Hammersmith & Fulham Council boosts child protection by £1.3m
HAMMERSMITH and Fulham Council has been forced to find an extra £1.3million to bolster child protection in the borough, after a surge in social work cases in the wake of the death of Baby P.
Early ‘front door’ assessments of families by social workers have risen by between 20 and 30 per cent since November 2008, when two people were convicted in connection with the death of 17-month-old Peter Connelly, known as Baby P.
The case caused national outcry and led all statutory agencies involved in child protection to tighten their monitoring and reporting of children at risk of harm.
Consequently, the number of children on the borough’s child protection list this year rose from 121 to 200.
Child protection cases can take up to two years to assess, monitor and process.
To meet the unexpected demand, the council has hired 11 new social workers to carry out frontline assessments of a child’s family situation.

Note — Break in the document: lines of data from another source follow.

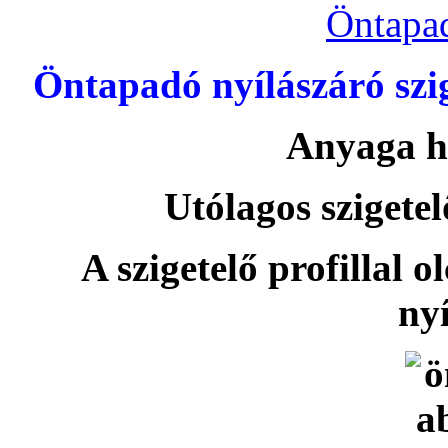
Öntapa
Öntapadó nyílászáró szi
Anyaga h
Utólagos szigetel
A szigetelő profillal o
nyí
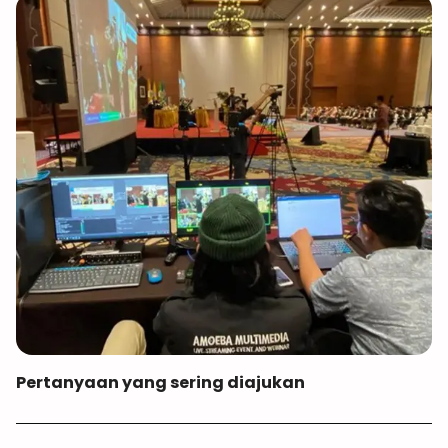
Pertanyaan yang sering diajukan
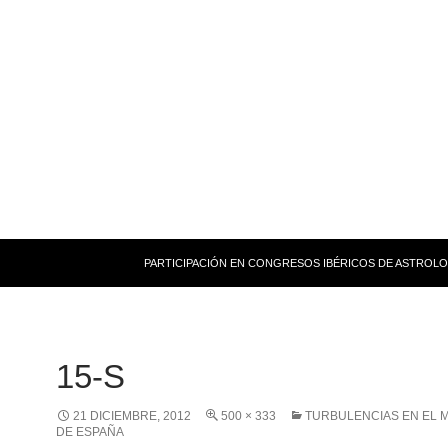
PARTICIPACIÓN EN CONGRESOS IBÉRICOS DE ASTROLO
15-S
21 DICIEMBRE, 2012
500 × 333
TURBULENCIAS EN EL M
DE ESPAÑA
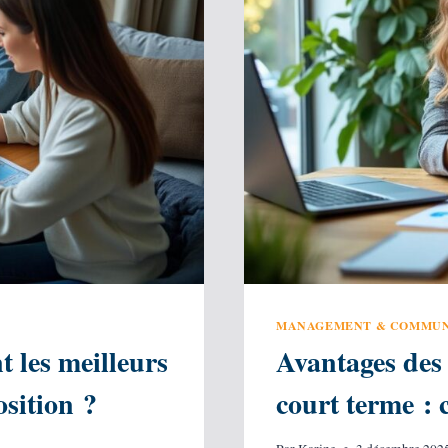
MANAGEMENT & COMMUN
t les meilleurs
Avantages des
sition ?
court terme :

Nine full-time staff who left their posts in the aftermath of the nationwide furore caused by the Baby P case, have also been replaced.
Councillor Sarah Gore, cabinet member for children’s services, said: “This radical shift in resourcing reaffirms our commitment to supporting the most vulnerable children. Council tax cuts in Hammersmith and Fulham have not been at the expense of our most vulnerable residents.”
Lord Laming’s review of children’s services commissioned last year in the wake of the Baby P case, concluded that child protection services across the country had not been giving the ‘priority they deserved’ and were often hampered by local bureaucracy.
In response, the council conducted a review of its services which this week received cross-party support at a cabinet meeting to approve the funding increase.
The extra money has been drawn from the council’s £14.8m reserves and more than £600,000 savings from 31 jobs cuts in the children’s services department – including several social workers who help promote fostering in the borough.
The review found: * Reports to the council about children have risen from 590 (Oct 2008) to 700 each month. * Initial assessments of cases have increased from 106 to 127 each month. * In-depth assessments of the most serious cases are up from 40 to 53 each month. * There is a chronic shortage of foster carers in the borough, with more than two thirds of children being placed in other London boroughs or elsewhere in the country.The new money will be spent on social workers (£838,000), court fees incurred during care proceedings (£660,00) and to pay for fostering (£155,000).
If demand on children’s services continues, spending forecasts suggest the council may need to budget £2.5m more by 2011-12.